WHAT YOU SHOULD DO
What lines of the data below include the word "zenbakiak"? Report them by copying each.

Top of STORED DATA

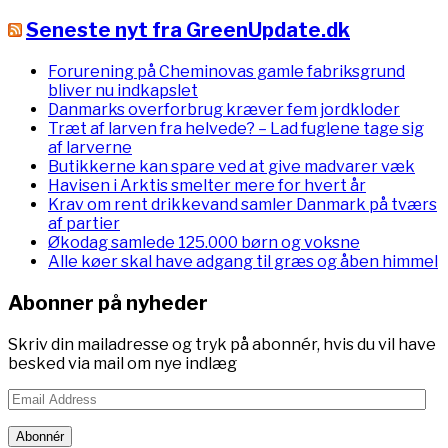
Seneste nyt fra GreenUpdate.dk
Forurening på Cheminovas gamle fabriksgrund
bliver nu indkapslet
Danmarks overforbrug kræver fem jordkloder
Træt af larven fra helvede? – Lad fuglene tage sig
af larverne
Butikkerne kan spare ved at give madvarer væk
Havisen i Arktis smelter mere for hvert år
Krav om rent drikkevand samler Danmark på tværs
af partier
Økodag samlede 125.000 børn og voksne
Alle køer skal have adgang til græs og åben himmel
Abonner på nyheder
Skriv din mailadresse og tryk på abonnér, hvis du vil have
besked via mail om nye indlæg
Email
Address
Abonnér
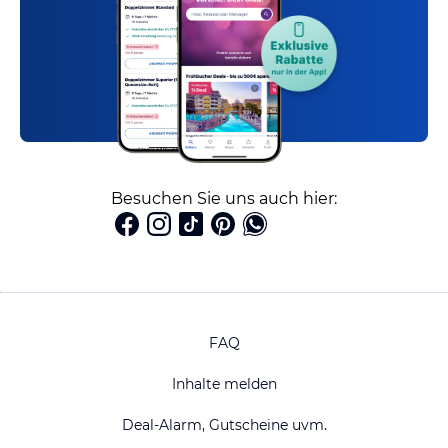
Besuchen Sie uns auch hier:
FAQ
Inhalte melden
Deal-Alarm, Gutscheine uvm.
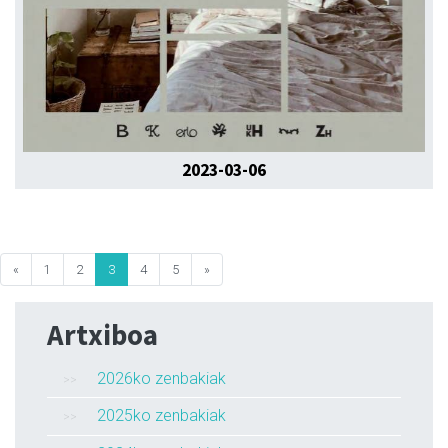
2023-03-06
«
1
2
3
4
5
»
Artxiboa
2026ko zenbakiak
2025ko zenbakiak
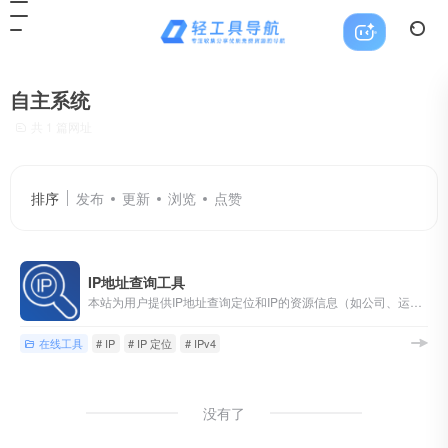
自主系统
共 1 篇网址
排序
发布
更新
浏览
点赞
IP地址查询工具
本站为用户提供IP地址查询定位和IP的资源信息（如公司、运营商等）查询，我的IP地址查询，各种IP工具，以及路由器登录，管理，设置的知识和教程，并提供Chatbot客服24小时解决各种上网问题。
在线工具
# IP
# IP 定位
# IPv4
没有了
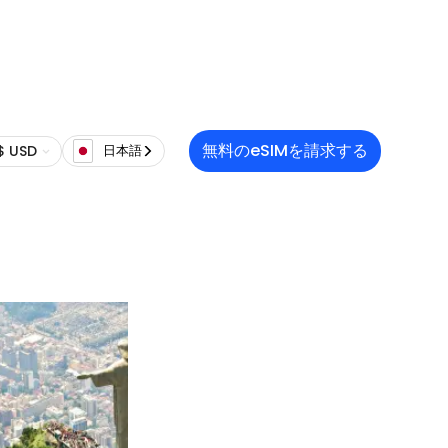
無料のeSIMを請求する
$ USD
日本語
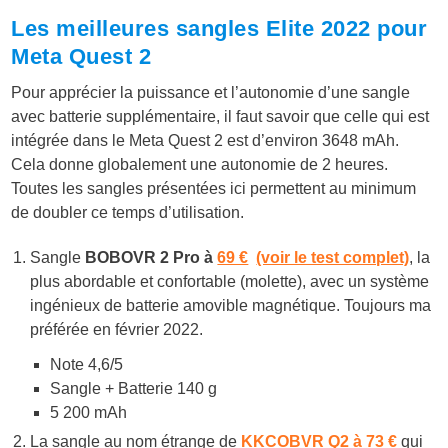
Les meilleures sangles Elite 2022 pour
Meta Quest 2
Pour apprécier la puissance et l’autonomie d’une sangle
avec batterie supplémentaire, il faut savoir que celle qui est
intégrée dans le Meta Quest 2 est d’environ 3648 mAh.
Cela donne globalement une autonomie de 2 heures.
Toutes les sangles présentées ici permettent au minimum
de doubler ce temps d’utilisation.
Sangle
BOBOVR 2 Pro à
69 €
(voir le test complet)
, la
plus abordable et confortable (molette), avec un système
ingénieux de batterie amovible magnétique. Toujours ma
préférée en février 2022.
Note 4,6/5
Sangle + Batterie 140 g
5 200 mAh
La sangle au nom étrange de
KKCOBVR Q2 à 73 €
qui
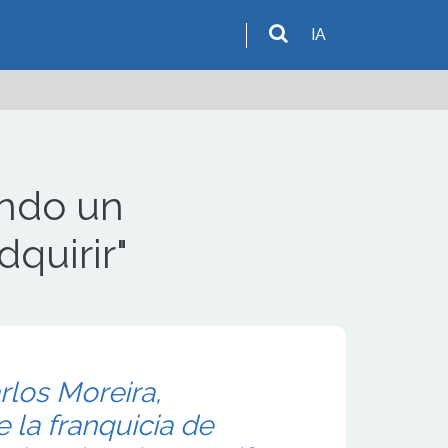
IA
endo un
dquirir"
rlos Moreira,
 la franquicia de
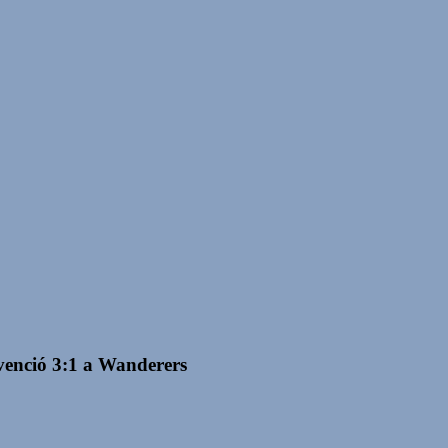
venció 3:1 a Wanderers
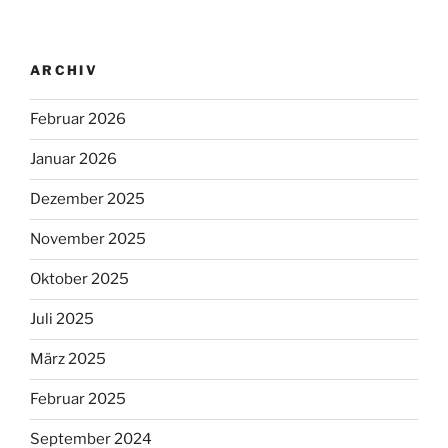
ARCHIV
Februar 2026
Januar 2026
Dezember 2025
November 2025
Oktober 2025
Juli 2025
März 2025
Februar 2025
September 2024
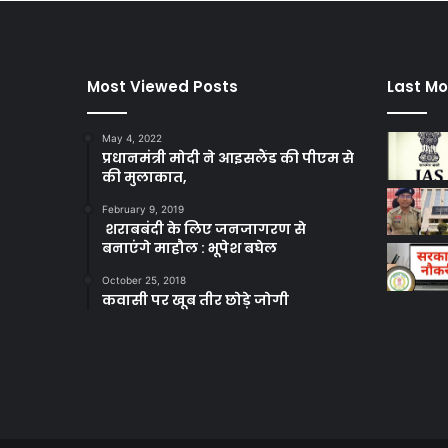
Most Viewed Posts
Last Mo
May 4, 2022
प्रधानमंत्री मोदी ने आइसलैंड की पीएम से
की मुलाकात,
February 9, 2019
शराबबंदी के लिए जनजागरण से
बनाएंगे माहौल : भूपेश बघेल
October 25, 2018
कवासी पर खूब तीर छोड़े जोगी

Bottom of STORED DATA

EXERCISE RESULT
2026ko zenbakiak
2025ko zenbakiak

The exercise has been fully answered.